Gods and spirits are real, as they always have been (belief + the Spirit Of Man leads to the birth of Gods, which although fading with time never die off entirely as long as anyone remembers them) but they prefer to act from behind the scenes rather than visibly interfering in human affairs (for one thing, that might lead to getting their butts whipped by superheroes).

Earth has diplomatic contacts with over two dozen alien races (and as many more have contacts with individual governments or even private individuals, often in secrecy) and wondrous new technology is everywhere, if somewhat unevenly distributed. On the moon, the Justice League strives to protect humanity from menaces both local and alien (and incidentally runs one of the world's largest centers of technological research).

The Justice League is headed by the most powerful hero on earth, the Last Son of Krypton, Superman. Active since 1938, at nearly 100 he is only slightly touched by age, a few wrinkles around the eyes, a touch of grey at the temples. His wife, Lois, only 5 years younger, still looks pretty good, although an embarrassingly high percentage of her now consists of synthetics, cloned organs, and cybernetics, including built-in force-field generators and other super-kidnapper bafflers. Ambassador to the stars, savior of multiple planets on one occasion or other, Superman is known halfway across the galaxy.

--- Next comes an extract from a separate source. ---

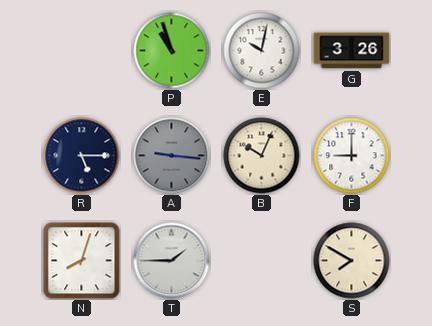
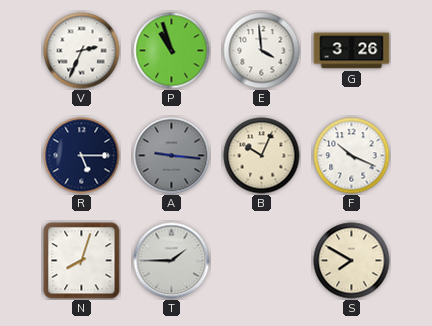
V: none -> 2:34
E: 10:02 -> 3:59
F: 9:00 -> 10:19
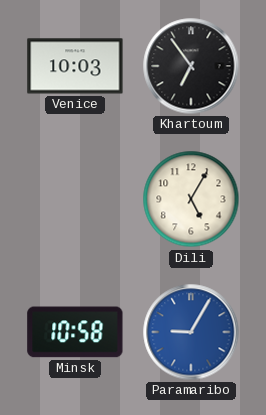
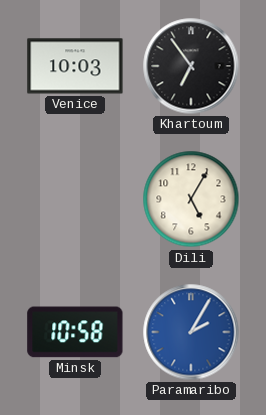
Paramaribo: 9:05 -> 2:05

Less well known is the Mystic Council, headed by the mighty Spectre and Doctor Fate: they meet in an ancient temple in the Himalayas, hidden by magic from prying eyes. They handle supernatural menaces: which however does overlap on occasion with the brief of the Justice League, for some evil gods and ghosts and demons and bump-in-the-night critters do come from space, and some alien races use magic as much as technology - or wield weird forces that cannot be precisely be classified even by the mightiest of terrestrials.

The Teen Titans are now on their third generation of Titans. Batman is retired and kept alive by some formidable (and not yet government-approved) cybernetics and biotech, but behind the scenes still is the leader of the now vastly extended "bat family", and has made Gotham City into essentially the world's largest gated community, an electronic Panopticon which, depending on who you ask, is either a paranoid nightmare or a paradise on earth. Wonder Woman, Plastic Man, and other immortals remain much the same as fifty years ago, although Paradise Island now suffers from the horrors of a younger generation fascinated by the music and TV of "Man's World."

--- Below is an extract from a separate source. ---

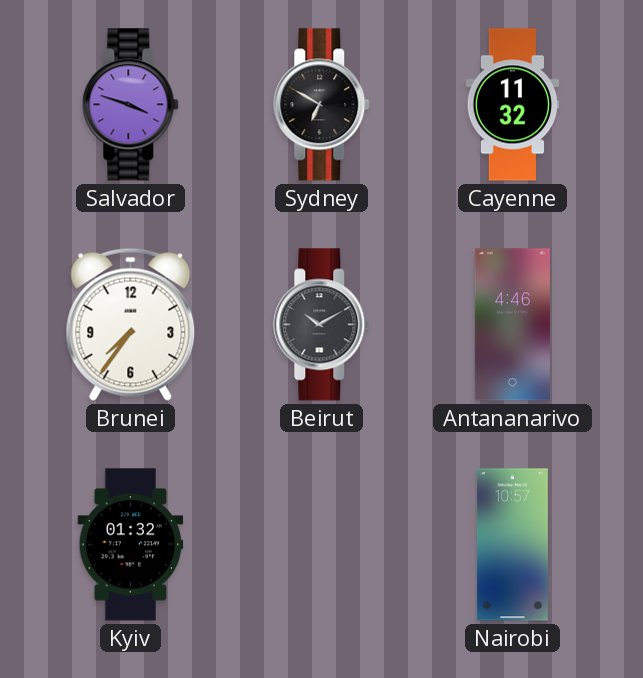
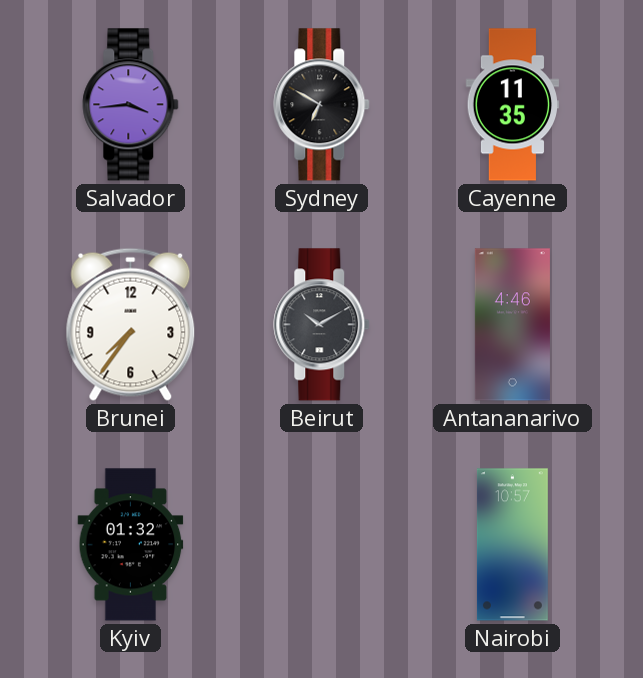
Salvador: 3:48 -> 3:44
Cayenne: 11:32 -> 11:35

Although the Nazis and Japanese were able to gather some formidable forces of their own during World War II, including the powerful Spear of Destiny, and gather their own superheroes and petty Gods, in the end the "superpower gap" was too great, and the war ended early, with the Holocaust rather less severe and an Iron Curtain being limited further to the East. (Admittedly, finishing off the Nazis took rather longer: rooting out the last Nazi flying saucer bases, Hitler clones, and mystics with armies of the SS undead took until the mid-1950s).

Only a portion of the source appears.